Child Care. Most French mothers work and don't feel guilty about continuing their professional lives. One of the reasons for this might be the availability of high-quality, free child care. Government-funded and operated daycare centers, known as chreches, are popular, even among women who don't work. Other parents opt to hire nannies. Grandparents often care for children too. American takeaway: Stop feeling guilty about enjoying your work. It's okay to have a life outside of your children.
Mealtime. The French are known for their love of good food, but a little-known secret to their enjoyment is their restraint. French children eat three regular meals per day and only one snack—no munching all day long. When children arrive at the table, they're actually hungry, which may explain why French children are seldom picky. Here's another secret from practical French parents: French babies' first foods aren't single grain rice cereals or oats, writes Pamela Druckerman, author of Bringing Up Bebe. Young babies are served whatever the family is eating—pureed. Babies eat pureed roasted vegetables, braised leeks or even artichokes.
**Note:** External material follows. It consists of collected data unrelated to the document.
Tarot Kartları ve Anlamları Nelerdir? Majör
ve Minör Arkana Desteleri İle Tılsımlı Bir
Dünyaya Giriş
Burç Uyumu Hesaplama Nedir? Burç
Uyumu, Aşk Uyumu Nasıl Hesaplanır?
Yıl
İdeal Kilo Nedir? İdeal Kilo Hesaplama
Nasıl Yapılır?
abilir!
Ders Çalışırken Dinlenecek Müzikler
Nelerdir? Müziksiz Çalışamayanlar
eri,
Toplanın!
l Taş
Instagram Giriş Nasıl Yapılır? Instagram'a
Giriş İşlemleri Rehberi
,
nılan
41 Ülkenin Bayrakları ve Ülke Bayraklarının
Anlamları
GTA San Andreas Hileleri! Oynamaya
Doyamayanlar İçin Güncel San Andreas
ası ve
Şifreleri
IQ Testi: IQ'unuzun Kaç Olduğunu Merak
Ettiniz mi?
French mothers give special attention to teaching children to enjoy and savor each flavor and texture. No mindlessly eating meals while watching television. Meals are still served as courses, and lunch or dinner may take two hours or more. Families eat together and meals are relaxed and enjoyable. French women place high priority on regaining their figures after childbirth. They also subscribe to a philosophy of restraint. Many avoid bread or sweets but indulge on the weekends. American takeaway: Make mealtimes a priority and celebrate good food.
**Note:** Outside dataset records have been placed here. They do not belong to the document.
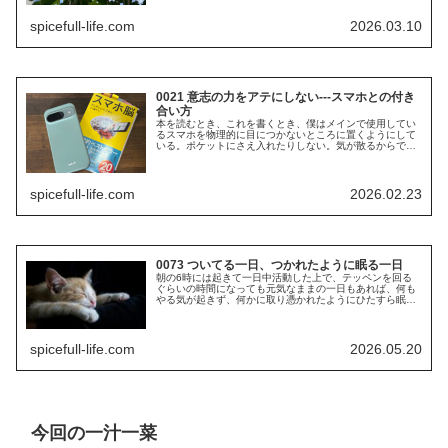
spicefull-life.com
2026.03.10
0021 意志の力をアテにしない---スマホとの付き
合い方
本を読むとき、これを書くとき、僕はメインで使用してい
るスマホを物理的に目につかないところに置くようにして
いる。ポケットにさえ入れたりしない。気が散るからであ
る。『スマホ脳』(アンデシュ・ハンセン 著 久山葉子 訳、
新潮新書)によれば、「スマ...
spicefull-life.com
2026.02.23
0073 ついてる一日、つかれたように眠る一日
朝の6時には起きて一日中活動した上で、テッペンを回る
ぐらいの時間になっても元気なままの一日もあれば、何も
やる気が起きず、何かに取り憑かれたようにひたすら眠る
一日もある。これらはたいていセットで、結構この日は頑
張ったな、という一日のあとには、...
spicefull-life.com
2026.05.20
今回の一汁一菜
Guidance. French mothers and fathers rarely spank or yell at kids, yet they usually have perfect control. How is this possible? The French view children as little people, capable of understanding and following directions from infancy. Watch a French maman and you'll notice that she talks to her child as one would to an adult. Perhaps expectations create reality. If you believe your 3-year-old is capable of sitting quietly at a restaurant, then she is. That's the method many French parents use to guide children. Blanc says, "A French mother teaches a child how to listen, how to be responsible and does not give in. We explain to our children what our expectations are and we follow through. A French parent is not scared of their children and acts in control." American takeaway: Trust yourself and trust that your child can behave. Consistently but kindly follow through.
Academics and activities. Older French children spend more time in school than American children and are expected to take their studies seriously. Yet, young children are allowed to develop at their own pace. No frantic schedules of foreign language, tennis instruction or structured playdates. French parents expect their children to learn to entertain themselves. American takeaway: Let kids be kids. Boredom isn't fatal.
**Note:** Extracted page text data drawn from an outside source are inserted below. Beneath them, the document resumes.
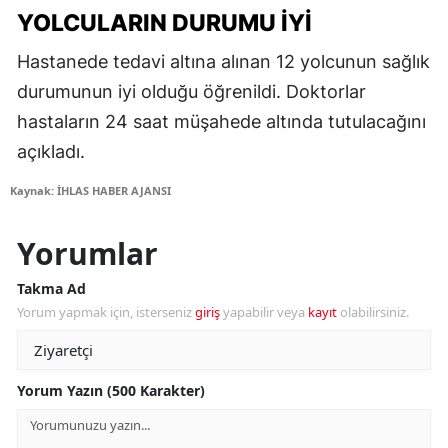
YOLCULARIN DURUMU IYI
Hastanede tedavi altına alınan 12 yolcunun sağlık
durumunun iyi olduğu öğrenildi. Doktorlar
hastaların 24 saat müşahede altında tutulacağını
açıkladı.
Kaynak: İHLAS HABER AJANSI
Yorumlar
Takma Ad
Yorum yapmak için, isterseniz
giriş
yapabilir veya
kayıt
olabilirsiniz.
Yorum Yazın (500 Karakter)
Traditions and holidays. French families celebrate many of the traditions we celebrate, including birthdays and Christmas. One custom in France and most of Europe is that of the summer holiday. Living in France isn't cheap and most French people work long days. Come August, though, stores and businesses close down and the French go on holiday, vacationing at the beach or mountains for several weeks. American takeaway: Work to live; don't live to work.
Not every French parenting tradition would fly in our culture, but every culture has positive parenting aspects we can learn from. Take a parenting lesson from the French: Let kids be kids and allow yourself some fun too.